Separating the elements out
The on screen ticker itself has three main parts: the main ticker box—comprising a space for the headline and a space for the news item—the news headline box, and the news item box as shown in Example A.
Now that you have the script in this more accessible format, the next task is to split the script into two parts. The first part is made up by the sections that will form part of the configuration section and the static code library for the rest. For this article, I have assumed that all the options that will become part of the configuration section will be populated, even with a null or empty string, every time the script is used. You may need to write some code to ensure that this has happened or handle a situation where it does not.

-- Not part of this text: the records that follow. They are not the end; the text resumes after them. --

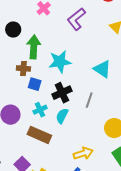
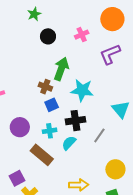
black circle: (13, 30) -> (48, 36), moved
blue square: (35, 84) -> (52, 105), turned 32

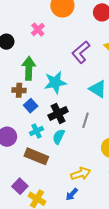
purple L-shape: (110, 54) -> (81, 52), moved

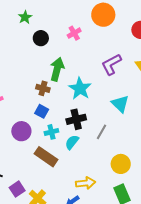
cyan star: (55, 83) -> (80, 89), turned 30
blue square: (31, 106) -> (42, 111), moved, turned -32
purple square: (20, 186) -> (17, 189), moved

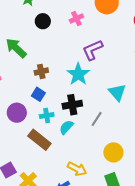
purple L-shape: (111, 64) -> (93, 50), moved
green arrow: (57, 69) -> (16, 48), moved, turned -65
brown cross: (43, 88) -> (41, 71), turned -32
yellow arrow: (86, 183) -> (77, 169), turned 30

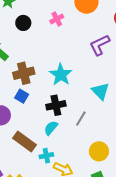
purple L-shape: (93, 50) -> (100, 45), moved
brown cross: (41, 71) -> (24, 73), size x1.5
cyan cross: (47, 116) -> (46, 156), moved

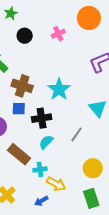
brown cross: (24, 73) -> (22, 86), turned 30
blue square: (22, 96) -> (19, 109), turned -32
black cross: (56, 105) -> (42, 118), moved

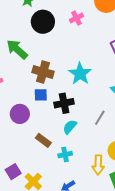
black circle: (25, 36) -> (43, 22), size x1.5
brown rectangle: (19, 154) -> (43, 140), size x0.7
yellow arrow: (56, 184) -> (98, 165), moved, turned 66

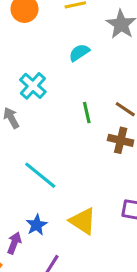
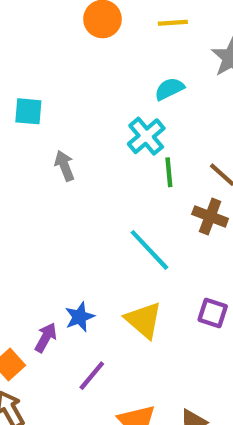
cyan cross: (33, 86) -> (146, 136), moved
cyan line: (40, 175) -> (149, 250), moved

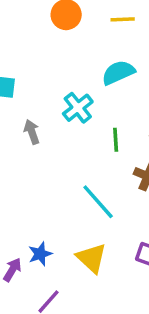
cyan semicircle: (169, 89) -> (118, 73), size x1.4
cyan cross: (146, 136) -> (78, 108), moved

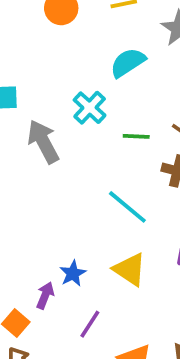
gray arrow: (32, 132) -> (43, 142), size x1.6
green line: (116, 140) -> (136, 136), turned -75

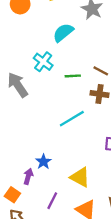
cyan line: (127, 207) -> (72, 119), turned -65
yellow triangle: (130, 269) -> (80, 177), moved
purple line: (90, 324) -> (52, 201), moved

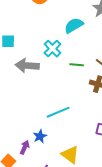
gray arrow: (18, 85) -> (27, 66), turned -60
cyan line: (72, 119) -> (58, 112), moved

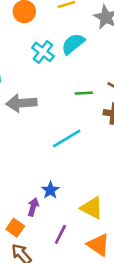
cyan cross: (52, 49) -> (43, 52), moved
cyan line: (58, 112) -> (67, 138), moved

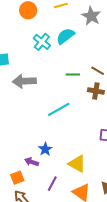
purple arrow: (33, 207) -> (32, 162), turned -88
orange square: (15, 228) -> (17, 178), turned 32

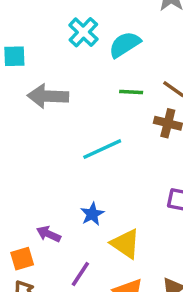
cyan semicircle: (65, 36) -> (125, 45), moved
blue star: (45, 149) -> (92, 214), moved

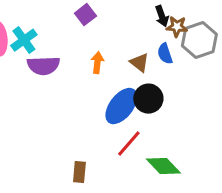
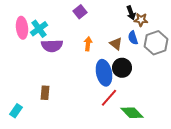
gray hexagon: (199, 40) -> (156, 43), moved
blue ellipse: (121, 106) -> (104, 73), turned -50
brown rectangle: (79, 172) -> (45, 93), moved

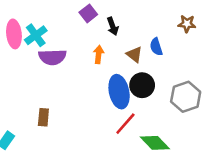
black arrow: (131, 13) -> (113, 26), moved
brown star: (141, 20) -> (187, 24), moved
gray hexagon: (156, 43) -> (186, 97), moved

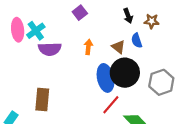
brown star: (187, 24) -> (152, 21), moved
black arrow: (113, 26) -> (128, 16), moved
black circle: (142, 85) -> (125, 73), size x1.4
brown rectangle: (43, 117) -> (42, 99), size x1.5

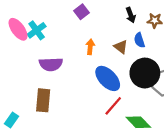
pink ellipse: (18, 30) -> (18, 29), turned -30
purple semicircle: (50, 49) -> (51, 64), moved
black circle: (125, 73) -> (145, 73), moved
blue ellipse: (106, 78) -> (108, 78), turned -32

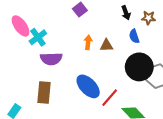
cyan cross: (37, 30) -> (38, 37), moved
brown triangle: (121, 47) -> (106, 45), moved, turned -40
blue ellipse: (108, 78) -> (88, 86), moved

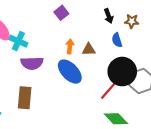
cyan cross: (38, 37) -> (18, 41), turned -30
blue ellipse: (88, 86) -> (70, 72), moved
red line: (110, 98) -> (109, 90), moved

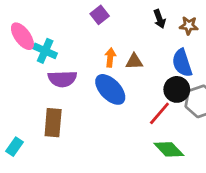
blue semicircle: (117, 40) -> (182, 63), moved, size x1.5
black circle: (122, 72) -> (177, 89), size x0.7

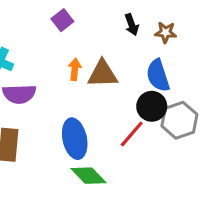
brown triangle: (134, 61) -> (102, 74), size x1.5
blue ellipse: (110, 89) -> (75, 139), moved, turned 32
green diamond: (169, 149) -> (89, 176), moved

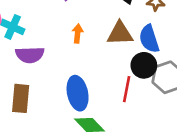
brown triangle: (102, 74) -> (120, 34), moved
red line: (132, 134) -> (127, 89), turned -30

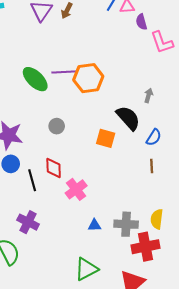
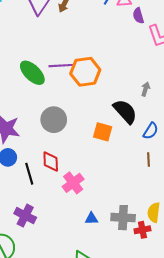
gray circle: (57, 126) -> (54, 120), size x1.6
red cross: (146, 247) -> (142, 230), moved, size x0.6

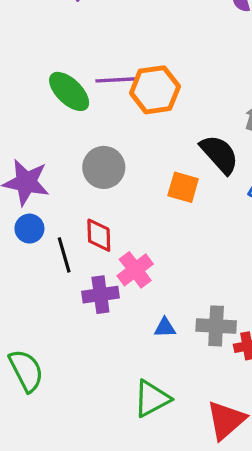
purple cross: (25, 216) -> (100, 295), moved, turned -35

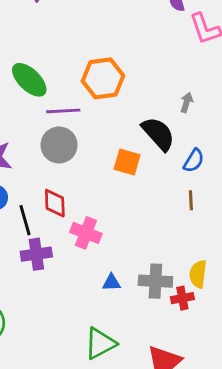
purple line: (115, 80) -> (63, 111), moved
pink cross: (135, 270) -> (86, 233), turned -32
purple cross: (100, 295) -> (36, 254), moved

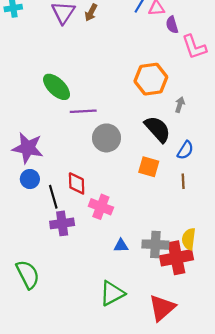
orange hexagon: (103, 78) -> (151, 79), moved
gray circle: (59, 145) -> (107, 138), moved
orange square: (127, 162) -> (149, 167), moved
red cross: (182, 298) -> (176, 258), size x1.8

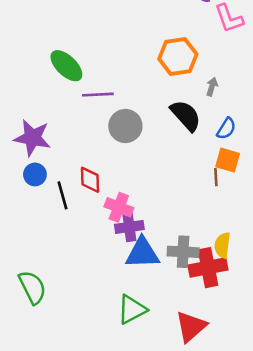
blue semicircle: (185, 150) -> (226, 129), moved
orange square: (149, 167) -> (228, 160), moved
purple cross: (62, 223) -> (129, 227), moved
blue triangle: (121, 246) -> (142, 253), size x2.0

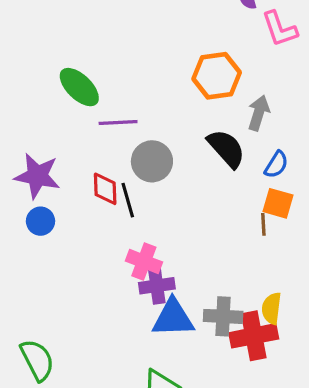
gray arrow: (212, 87) -> (259, 113), size x1.5
red diamond: (90, 180) -> (105, 189), moved
black line: (62, 195) -> (128, 200), moved

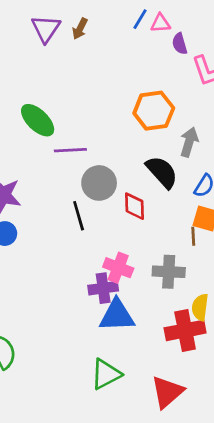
red diamond: (105, 189) -> (135, 206), moved
pink cross: (144, 262) -> (118, 268), moved
gray cross: (223, 316) -> (169, 272), moved

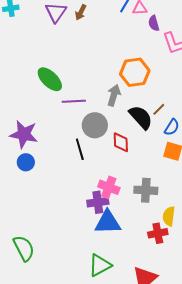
gray arrow: (189, 142) -> (114, 95), moved
brown line: (193, 236) -> (159, 109), moved, turned 48
red cross: (185, 330) -> (158, 233), size x0.7

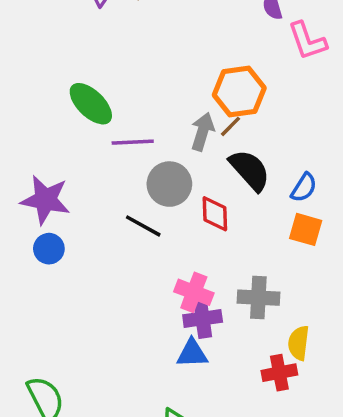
brown line: (159, 109) -> (231, 126), moved
black line: (80, 149) -> (143, 226), turned -45
purple cross: (98, 202) -> (203, 318), moved
blue triangle: (108, 222) -> (192, 353), size x0.7

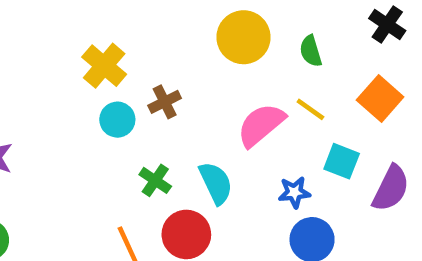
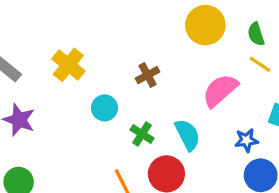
yellow cross: (104, 66) -> (68, 65), moved
yellow line: (310, 109) -> (260, 64), moved
cyan circle: (117, 120) -> (105, 108), moved

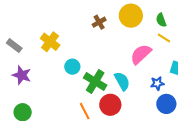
brown cross: (148, 75) -> (99, 22), moved
green cross: (142, 134) -> (95, 82), size x1.6

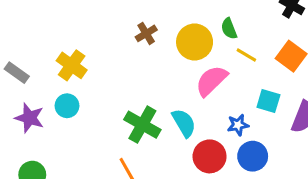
yellow circle: (131, 16) -> (195, 42), moved
green semicircle: (161, 20) -> (229, 29), moved
cyan circle: (72, 67) -> (67, 106), moved
red circle: (110, 105) -> (210, 156), moved

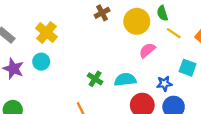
pink semicircle: (211, 81) -> (147, 50), size x0.7
cyan semicircle: (184, 123) -> (125, 80), turned -70
green cross: (142, 125) -> (95, 79), size x0.6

Looking at the script, the following elements will become part of the configuration section:
- Anything that determines the look and feel of the ticker, e.g., colors, fonts, etc.
- Anything that contains data relating to the news elements to be displayed in the ticker
Now that you have separated out the two components of the ticker, you are able to configure two completely different ticker styles—see Example B and Example C—while using the same common core source file.
Introducing XML to the mix
Now that you have this working, look at how you could make the provision of the unique elements of the script easier to manage for the end users, or even separate them out from the individual pages if the news items or the look-and-feel were to be common across several pages. With this in mind, I decided to define them in an XML DTD and then each ticker could be driven by an XML file.
Take it further
I have looked at how you can convert a single use DHTML News Ticker into a reusable component and how you can provide the parameters to this new Ticker via XML. There is obviously plenty of scope for taking this further; you could, for example, add the look-and-feel elements to the XML file or add a handler into the code so that default values are provided, but I leave that up to the creativity of the reader.